Negli ultimi tempi il diritto all’aborto, messo in discussione a più riprese, è tornato ad essere un tema centrale nel dibattito pubblico, in cui scienza, morale e religione si mischiano, tra falsi miti e questioni delicate. Ecco una guida per un’opinione più consapevole su un tema così complesso.
Recentemente si è spesso parlato del diritto all’aborto, sia per quanto riguarda le questioni estere (ad esempio in America, ne abbiamo parlato qui), sia per quanto riguarda quelle interne, a partire dalla recente campagna elettorale. In particolare, con l’inizio della nuova legislatura il tema è tornato prepotentemente al centro della scena politica italiana, soprattutto dopo il “ddl Gasparri” con cui il senatore di Forza Italia ha proposto di conferire la capacità giuridica al concepito, modificando l’art. 1 del Codice Civile che prevede invece l’acquisizione della capacità giuridica al momento della nascita. Se approvato, ciò andrebbe ad attribuire i diritti che discendono dalla capacità giuridica al concepito, creando una sorta di cittadino-feto e probabilmente pregiudicando la possibilità delle donne di accedere all’IVG, o addirittura agli anticoncezionali, limitandone significativamente le libertà sessuali.
Le posizioni e le tesi addotte al dibattito presentano spesso inesattezze o falsità in ambito storico, filosofico e scientifico, che è possibile confutare solo attraverso un’attenta analisi della questione, partendo, ad esempio, dalla relazione tra religione e aborto.
La Bibbia non è contraria né favorevole all’aborto, poiché questa pratica non è menzionata nel Testo Sacro. In particolare, non vi è alcun riferimento all’interruzione volontaria di gravidanza in nessuno dei Testamenti.

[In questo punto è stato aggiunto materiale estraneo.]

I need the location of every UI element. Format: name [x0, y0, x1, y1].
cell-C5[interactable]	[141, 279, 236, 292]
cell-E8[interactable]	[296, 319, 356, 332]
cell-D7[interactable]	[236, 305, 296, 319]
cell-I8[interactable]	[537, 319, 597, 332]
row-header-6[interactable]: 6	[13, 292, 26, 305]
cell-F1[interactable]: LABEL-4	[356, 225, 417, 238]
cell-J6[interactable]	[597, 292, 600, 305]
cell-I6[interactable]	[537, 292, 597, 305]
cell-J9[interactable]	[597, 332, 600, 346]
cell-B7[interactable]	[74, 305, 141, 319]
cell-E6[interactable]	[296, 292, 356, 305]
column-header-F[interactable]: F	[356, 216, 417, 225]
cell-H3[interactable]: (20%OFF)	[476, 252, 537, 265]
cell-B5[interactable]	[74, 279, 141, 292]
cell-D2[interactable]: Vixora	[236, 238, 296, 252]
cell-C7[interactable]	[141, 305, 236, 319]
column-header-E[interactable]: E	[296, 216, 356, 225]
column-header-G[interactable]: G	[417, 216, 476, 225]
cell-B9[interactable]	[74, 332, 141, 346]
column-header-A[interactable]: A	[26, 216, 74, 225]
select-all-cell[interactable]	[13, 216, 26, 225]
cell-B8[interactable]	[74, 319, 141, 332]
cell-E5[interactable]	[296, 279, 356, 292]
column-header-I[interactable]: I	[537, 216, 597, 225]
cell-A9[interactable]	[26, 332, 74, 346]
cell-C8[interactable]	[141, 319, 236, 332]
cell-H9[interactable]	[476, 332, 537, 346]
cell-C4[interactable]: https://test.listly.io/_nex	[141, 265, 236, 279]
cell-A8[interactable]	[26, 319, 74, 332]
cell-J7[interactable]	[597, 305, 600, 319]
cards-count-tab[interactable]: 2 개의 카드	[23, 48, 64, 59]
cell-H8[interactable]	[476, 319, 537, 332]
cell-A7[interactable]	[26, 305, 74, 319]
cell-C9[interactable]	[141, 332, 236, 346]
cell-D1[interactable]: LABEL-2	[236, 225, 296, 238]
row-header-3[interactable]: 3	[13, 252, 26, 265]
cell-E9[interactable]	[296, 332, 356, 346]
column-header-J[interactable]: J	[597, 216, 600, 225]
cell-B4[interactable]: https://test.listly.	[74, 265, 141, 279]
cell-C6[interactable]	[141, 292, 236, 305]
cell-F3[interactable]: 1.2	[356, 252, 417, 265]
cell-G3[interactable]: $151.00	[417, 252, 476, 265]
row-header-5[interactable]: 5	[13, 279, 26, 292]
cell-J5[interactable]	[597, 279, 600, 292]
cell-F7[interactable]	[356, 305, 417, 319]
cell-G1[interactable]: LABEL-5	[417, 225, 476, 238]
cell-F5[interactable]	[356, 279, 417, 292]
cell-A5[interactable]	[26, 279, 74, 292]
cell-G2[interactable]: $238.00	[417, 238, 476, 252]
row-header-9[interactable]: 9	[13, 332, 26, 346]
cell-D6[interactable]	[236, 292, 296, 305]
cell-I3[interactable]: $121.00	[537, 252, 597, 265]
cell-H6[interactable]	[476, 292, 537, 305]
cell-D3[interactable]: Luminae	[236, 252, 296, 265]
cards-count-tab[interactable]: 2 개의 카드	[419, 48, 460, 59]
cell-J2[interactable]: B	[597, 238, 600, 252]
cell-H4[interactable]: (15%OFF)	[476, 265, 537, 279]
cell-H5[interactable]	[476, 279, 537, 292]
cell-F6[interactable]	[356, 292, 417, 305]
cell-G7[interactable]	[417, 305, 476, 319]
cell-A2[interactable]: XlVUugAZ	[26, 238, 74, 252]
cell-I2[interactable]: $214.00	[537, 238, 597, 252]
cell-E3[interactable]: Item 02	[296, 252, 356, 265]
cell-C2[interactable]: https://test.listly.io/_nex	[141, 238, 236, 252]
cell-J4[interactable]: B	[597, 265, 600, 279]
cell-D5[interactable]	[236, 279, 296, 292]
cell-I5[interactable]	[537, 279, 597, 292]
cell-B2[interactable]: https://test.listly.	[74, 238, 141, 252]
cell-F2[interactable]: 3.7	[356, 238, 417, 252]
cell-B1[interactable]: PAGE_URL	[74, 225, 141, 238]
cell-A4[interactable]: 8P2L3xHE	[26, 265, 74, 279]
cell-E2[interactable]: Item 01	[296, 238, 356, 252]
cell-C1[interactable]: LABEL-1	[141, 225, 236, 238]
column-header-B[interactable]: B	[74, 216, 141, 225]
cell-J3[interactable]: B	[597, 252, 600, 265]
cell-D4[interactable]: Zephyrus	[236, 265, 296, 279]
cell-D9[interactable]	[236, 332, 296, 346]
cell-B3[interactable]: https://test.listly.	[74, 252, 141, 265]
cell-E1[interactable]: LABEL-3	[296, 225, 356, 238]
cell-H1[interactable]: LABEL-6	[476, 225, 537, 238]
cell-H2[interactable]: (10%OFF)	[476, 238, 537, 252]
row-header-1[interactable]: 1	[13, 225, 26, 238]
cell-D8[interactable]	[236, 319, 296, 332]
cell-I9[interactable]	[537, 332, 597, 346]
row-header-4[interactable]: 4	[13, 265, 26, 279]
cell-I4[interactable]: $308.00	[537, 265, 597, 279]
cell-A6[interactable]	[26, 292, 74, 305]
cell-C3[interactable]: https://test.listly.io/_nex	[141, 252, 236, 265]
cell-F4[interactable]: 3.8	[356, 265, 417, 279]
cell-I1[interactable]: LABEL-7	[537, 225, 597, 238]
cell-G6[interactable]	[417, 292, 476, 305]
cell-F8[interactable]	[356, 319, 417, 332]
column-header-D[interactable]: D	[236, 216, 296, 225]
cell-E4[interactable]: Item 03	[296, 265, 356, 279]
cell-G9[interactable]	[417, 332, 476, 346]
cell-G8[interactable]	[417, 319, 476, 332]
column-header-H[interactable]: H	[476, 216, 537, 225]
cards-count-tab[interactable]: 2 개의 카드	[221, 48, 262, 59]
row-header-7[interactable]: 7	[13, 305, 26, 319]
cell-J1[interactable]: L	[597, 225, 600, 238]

Ciò viene spesso attribuito al fatto che, secondo alcuni, l’aborto non esisteva prima della scrittura della Bibbia, cosa che però non è vera, poiché era una pratica ampiamente conosciuta già nell’Antico Egitto. Anche nell’Antica Grecia era una pratica nota e anche sdoganata, come dimostrano le opere in cui autori come Platone, Aristotele ed Aristofane ne parlano; per queste ragioni, è certo che gli autori della Bibbia fossero a conoscenza della pratica dell’aborto. Ci sono generalmente dei versetti che vengono considerati in contrasto con l’aborto, come Geremia 1:5 (“Prima che tu venissi formato nel ventre, io ti conoscevo”) o il comandamento di “non commettere omicidio”, che in realtà non possono essere un riferimento all’aborto poiché manca l’esplicito riferimento alla contraccezione, a differenza di altre fonti passate che ne parlavano specificamente.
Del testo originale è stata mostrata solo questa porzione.